While estimates of Iraqi casualties vary wildly in the fog of war, they fall somewhere between 100,000 and 1.2 million.   It’s beyond doubt, moreover, that many of these casualties are non-combatants: women, children and the elderly.  Add to this the untold misery of the millions of Iraqi refugees and displaced persons that have been generated by the war, and to describe the conflict as a “calamity” is an understatement.

The Federalist Papers is the Rosetta Stone for understanding the US Constitution.  The catalogue of evils the Founding Fathers ascribed to standing, professional armies is well documented in the book: my edition has no less than 10 entries under the “standing armies, fear of” heading.  Among them?  The crippling expense.  The threat to liberty arising from the danger that citizens will come to look upon the military not as their protector, but as their master.

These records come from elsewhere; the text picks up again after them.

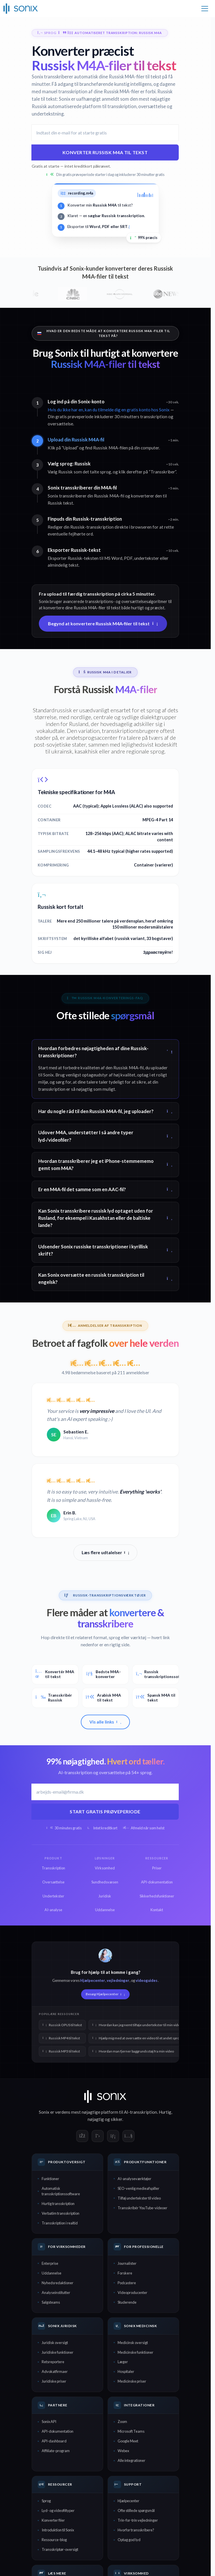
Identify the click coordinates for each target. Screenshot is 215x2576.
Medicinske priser (132, 2381)
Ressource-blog (54, 2539)
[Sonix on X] (98, 2136)
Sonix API (49, 2421)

But what is most tragically ironic is that the book convincingly makes the case that this country doesn’t even need the gargantuan military establishment on which we now spend more than the next 8 nations combined.  

Why?  Because last time I looked, the map shows that this country is still surrounded by massive oceans.  In the Federalist No. 8, Alexander Hamilton argues that our situation is comparable to Great Britain’s which, due to the much narrower seas that border it, hasn’t been successfully invaded since the 11th century.  And, therefore, requires no more than a robust navy and and a small army.

Of course, I know that in the jet age we need an air force to protect us from intercontinental bombers.  And, even more importantly, an airtight missile defense given the world’s nut jobs, including the one in North Korea.

But why does a bloated, exorbitantly expensive military like the one with which we are currently burdened make any sense unless we’re enamored of playing the bumbling world cop?  Or we just like picking fights?  Or feel compelled to provide material for horror films like American Sniper.

So, hey, how’s this military industrial complex thing working out for us?  Not so well?  I agree. The catastrophes that have befallen our misadventures in Vietnam to Afghanistan and now Iraq amply prove the point.  The Soviets learned their lesson. Why can’t we?  Or, if we’re too proud to learn from the Russians, can’t we at least heed the advice of our Founding Fathers?